Inventor Aiming to Put Poor Online

DAVOS, Switzerland -- It sounds like a project that just about any technology-minded executive could get behind: distributing durable, cheap laptop computers in the developing world to help education.

But in the year since Nicholas Negroponte, founder of the Massachusetts Institute of Technology Media Laboratory, unveiled his prototype for a $100 laptop, he has found himself wrestling with Microsoft and the politics of software.

Negroponte has made significant progress, but he has also catalyzed the debate over the role of computing in poor nations -- and ruffled a few feathers. He failed to reach an agreement with Microsoft on including its Windows software in the laptop, leading Microsoft executives to start discussing what they say is a less-expensive alternative: turning a specially configured cell phone into a computer by connecting it to a television and a keyboard.

Bill Gates, Microsoft's co-founder and chairman, demonstrated a mockup of his proposed cellular PC at the Consumer Electronics Show in Las Vegas earlier this month, and he mentioned it as a cheaper alternative to traditional PCs and laptops during a public discussion here at the annual meeting of the World Economic Forum. Craig Mundie, Microsoft's vice president and chief technology officer, said in an interview here that the company was still developing the idea, but that both he and Gates believed that cell phones were a better way than laptops to bring computing to the masses in developing nations.

"Everyone is going to have a cell phone," Mundie said, noting that in places where televisions are already common, turning a phone into a computer could simply require adding a cheap adaptor and keyboard.

Mundie said there was no firm timing for the cell phone strategy, but that the company had encouraged such innovations in the past by building prototypes for manufacturers.

It is not clear to what extent Negroponte's decision to use free open-source operating system software in the laptop instead of Windows spurred the alternative plan from Microsoft. But Gates has been privately bitter about it, and Mundie has been skeptical in public about the project's chance of success.

"I love what Nick is trying to do," Mundie said. "We have a lot of concerns about the sustainability of his approach."

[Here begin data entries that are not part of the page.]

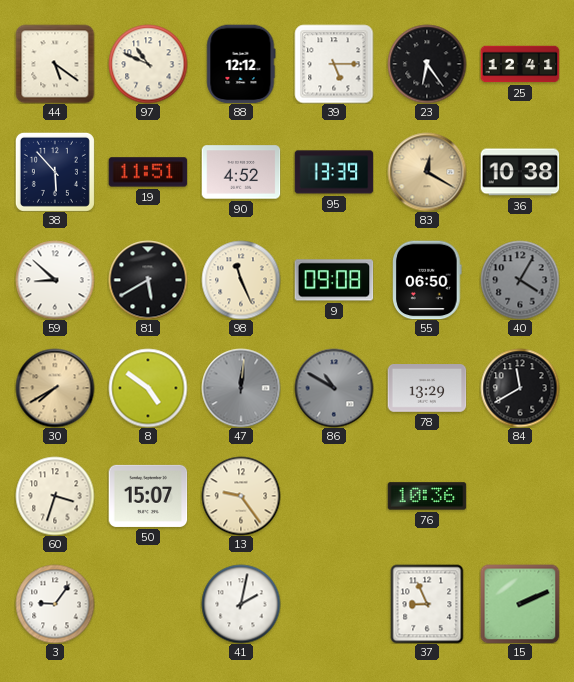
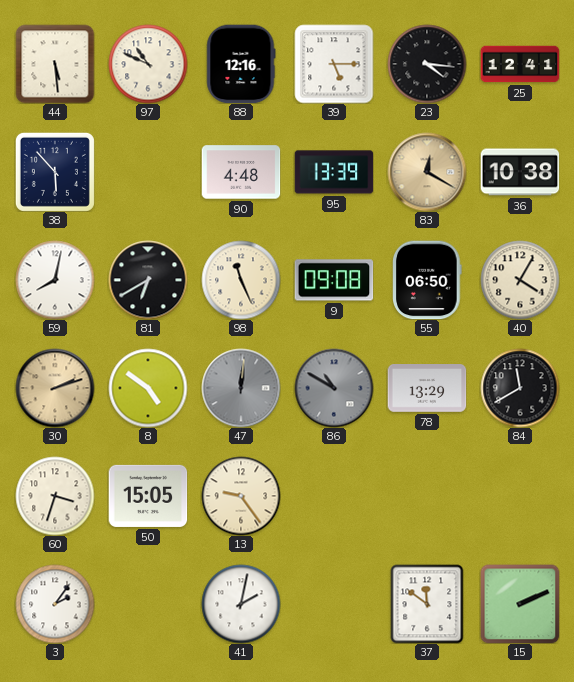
44: 5:21 -> 5:29
88: 12:12 -> 12:16
23: 6:24 -> 4:16
19: 11:51 -> none
90: 4:52 -> 4:48
59: 8:52 -> 8:02
81: 5:40 -> 6:40
40 dial: grey -> cream
30: 7:40 -> 2:12
50: 15:07 -> 15:05
76: 10:36 -> none
3: 9:06 -> 2:06
37: 8:56 -> 11:51
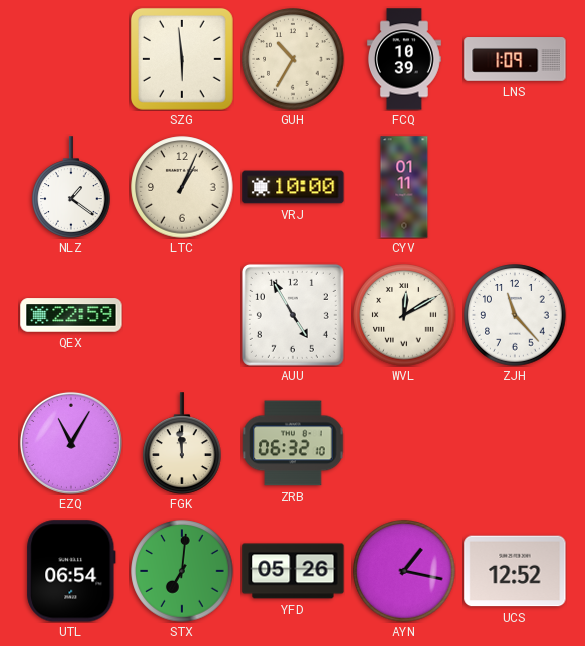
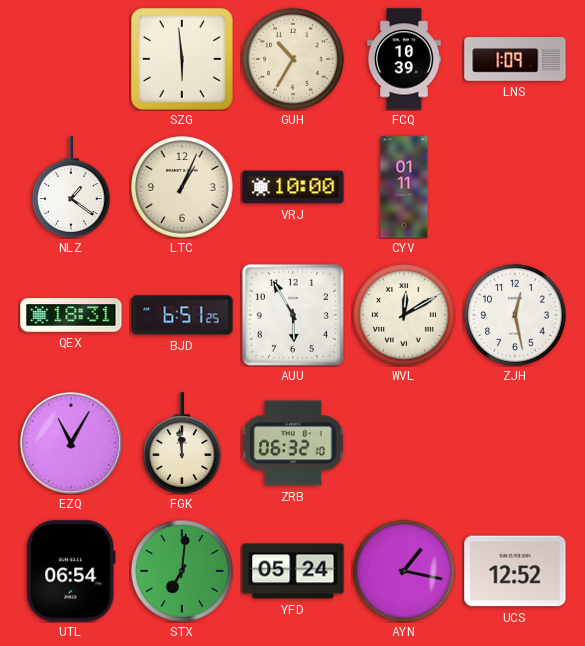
QEX: 22:59 -> 18:31
BJD: none -> 6:51
AUU: 4:55 -> 5:55
ZJH: 11:23 -> 12:28
YFD: 05:26 -> 05:24
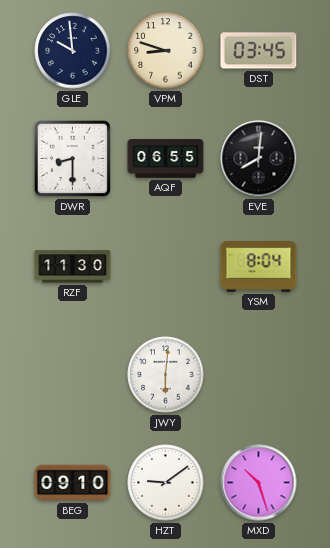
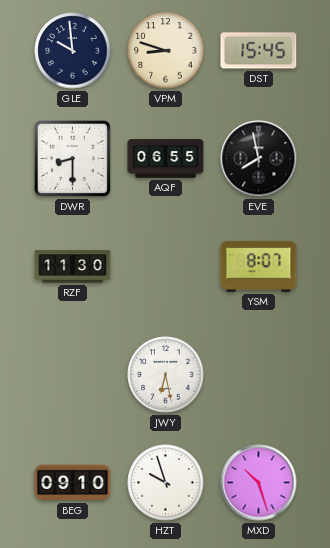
DST: 03:45 -> 15:45
EVE: 8:01 -> 7:58
YSM: 8:04 -> 8:07
JWY: 6:01 -> 6:28
HZT: 9:09 -> 9:57
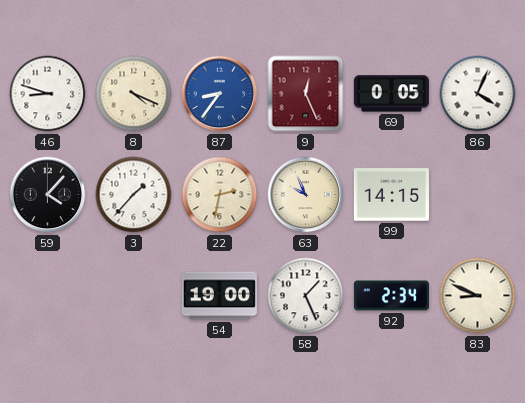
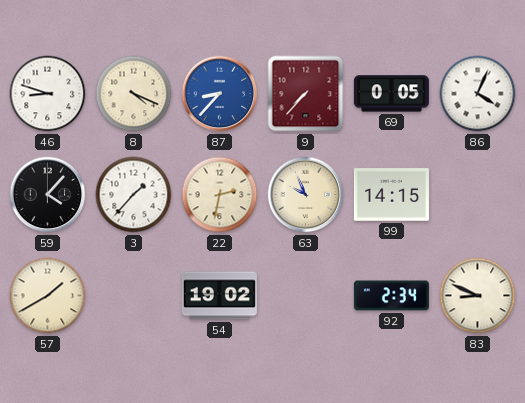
87: 8:36 -> 8:37
9: 12:26 -> 7:37
57: none -> 1:40
54: 19:00 -> 19:02
58: 1:26 -> none
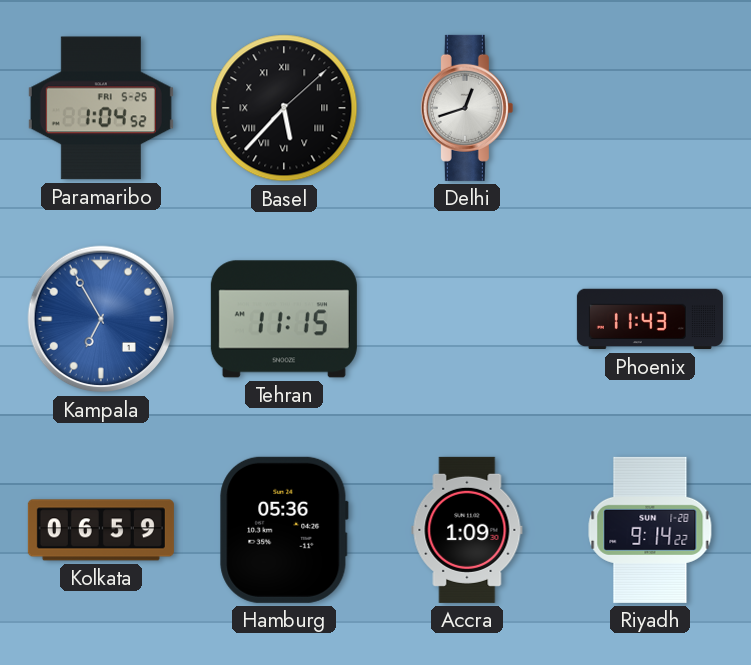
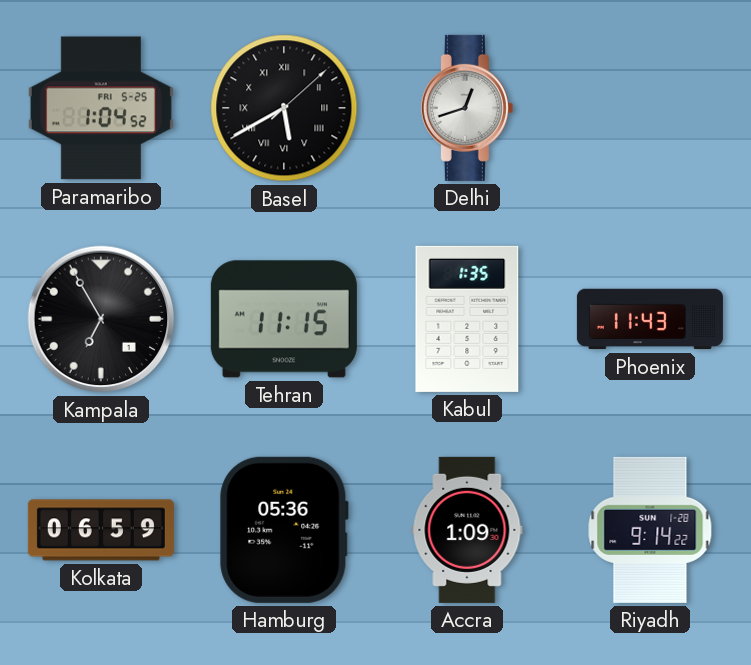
Basel: 5:37 -> 5:40
Kampala dial: blue -> black
Kabul: none -> 1:35
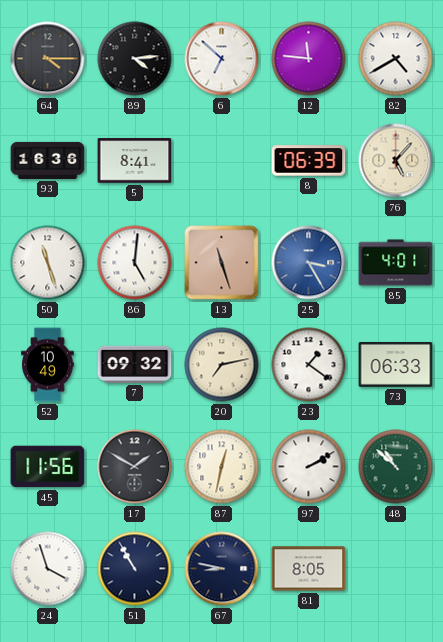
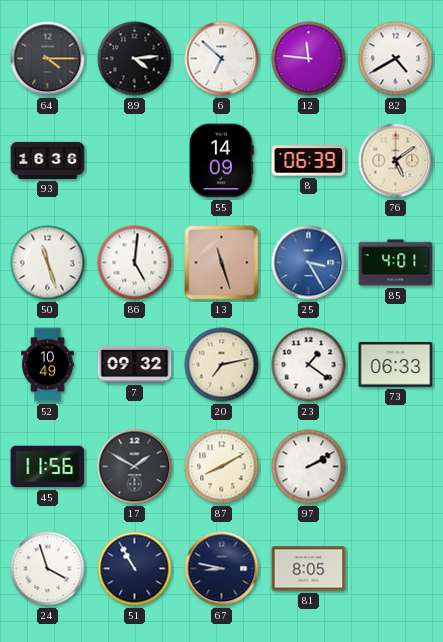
5: 8:41 -> none
55: none -> 14:09
76: 5:07 -> 5:09
87: 12:32 -> 8:10
48: 10:52 -> none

This has not deterred Negroponte. At a private meeting on Saturday, he said he had a commitment from Quanta Computer of Taiwan to manufacture the computers, had raised $20 million for engineering and was close to a final commitment of $700 million from seven nations -- Thailand, Egypt, Nigeria, India, China, Brazil and Argentina -- to purchase 7 million laptops.

Also on Saturday, Negroponte's nonprofit group, One Laptop Per Child, signed a memorandum of understanding with the UN Development Program at a news conference to develop technology and learning resources.

Negroponte is showing only a mock-up of his laptop, which will have a carrying handle, built-in stereo speakers, a wireless data connection and a hand crank to generate power. He said that he hoped to be able to hand out working laptops to some participants at the forum in Davos next year.